United States Court of Appeals
Fifth Circuit
F I L E D
IN THE UNITED STATES COURT OF APPEALS 12, 2007
July
FOR THE FIFTH CIRCUIT
Charles R. Fulbruge III
Clerk
No. 07-50440
ALICE L, as next friend of R L, a minor; KATHY P,
individually and as next friend of L P, a minor,
Plaintiffs - Appellees
v.
JENNIFER DUSEK,
Defendant - Appellant
Appeal from the United States District Court
for the Western District of Texas
Before GARZA, BENAVIDES, and PRADO, Circuit Judges.
PER CURIAM:
The appellant, Jennifer Dusek, seeks to stay all district court proceedings
in this case pending her interlocutory appeal of the district court’s denial of
qualified immunity))which Dusek sought in defense from the plaintiffs’ claim
under 42 U.S.C. § 1983. Dusek’s primary concerns are discovery requests the
plaintiffs made related to their 20 U.S.C. § 1681 (“Title IX”) claims against
Dusek’s co-defendant, Eanes ISD. These discovery requests require Dusek to
answer certain interrogatories and produce certain documents.
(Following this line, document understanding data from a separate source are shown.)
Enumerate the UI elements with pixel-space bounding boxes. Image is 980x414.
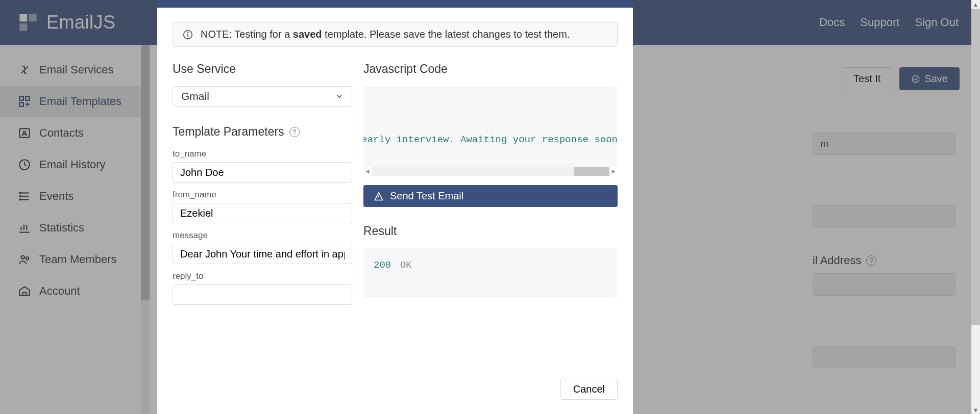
note-box: NOTE: Testing for a saved template. Plea… xyxy=(173,22,618,47)
test-modal: NOTE: Testing for a saved template. Plea… xyxy=(157,0,633,414)
help-icon[interactable]: ? xyxy=(289,127,300,137)
use-service-title: Use Service xyxy=(173,62,352,76)
scroll-down-arrow[interactable]: ▼ xyxy=(971,405,980,414)
send-test-label: Send Test Email xyxy=(390,190,463,202)
param-label-from-name: from_name xyxy=(173,190,352,200)
scroll-thumb[interactable] xyxy=(574,167,609,176)
page-scroll-thumb[interactable] xyxy=(971,9,980,325)
scroll-left-arrow[interactable]: ◄ xyxy=(363,168,372,176)
param-input-from-name[interactable] xyxy=(173,203,352,223)
service-select[interactable]: Gmail xyxy=(173,86,352,107)
modal-footer: Cancel xyxy=(157,372,633,414)
code-snippet: dule an early interview. Awaiting your r… xyxy=(363,134,618,145)
note-bold: saved xyxy=(293,29,322,40)
code-horizontal-scrollbar[interactable]: ◄ ► xyxy=(363,167,618,176)
result-box: 200 OK xyxy=(363,248,618,298)
param-label-reply-to: reply_to xyxy=(173,271,352,281)
service-value: Gmail xyxy=(181,90,209,102)
param-input-message[interactable] xyxy=(173,244,352,264)
param-label-message: message xyxy=(173,230,352,241)
result-code: 200 xyxy=(374,260,391,271)
param-input-to-name[interactable] xyxy=(173,162,352,183)
cancel-button[interactable]: Cancel xyxy=(560,379,618,400)
chevron-down-icon xyxy=(335,92,344,100)
scroll-up-arrow[interactable]: ▲ xyxy=(971,0,980,9)
result-text: OK xyxy=(400,260,412,271)
send-test-email-button[interactable]: Send Test Email xyxy=(363,185,618,207)
info-icon xyxy=(182,29,193,40)
scroll-right-arrow[interactable]: ► xyxy=(609,168,618,176)
page-scrollbar[interactable]: ▲ ▼ xyxy=(971,0,980,414)
code-box[interactable]: dule an early interview. Awaiting your r… xyxy=(363,86,618,176)
template-params-title: Template Parameters ? xyxy=(173,125,352,139)
note-suffix: template. Please save the latest changes… xyxy=(322,29,570,40)
modal-header-bar xyxy=(157,0,633,8)
param-input-reply-to[interactable] xyxy=(173,284,352,305)
param-label-to-name: to_name xyxy=(173,149,352,159)
js-code-title: Javascript Code xyxy=(363,62,618,76)
svg-point-21 xyxy=(187,32,188,32)
send-icon xyxy=(374,191,384,201)
result-title: Result xyxy=(363,224,618,238)
note-prefix: NOTE: Testing for a xyxy=(201,29,293,40)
The district
court denied Dusek’s request to stay these proceedings and has ordered Dusek’s
compliance even while her interlocutory appeal is pending.
No. 07-50440
Dusek argues that the district court has no authority to compel her
compliance with these discovery orders because her interlocutory notice of
appeal on the denial of qualified immunity divests the district court of
jurisdiction over all claims in this case, including the plaintiffs’ Title IX claim
against Eanes ISD, or, at the very least, Dusek claims the district court is
divested of jurisdiction over her personally.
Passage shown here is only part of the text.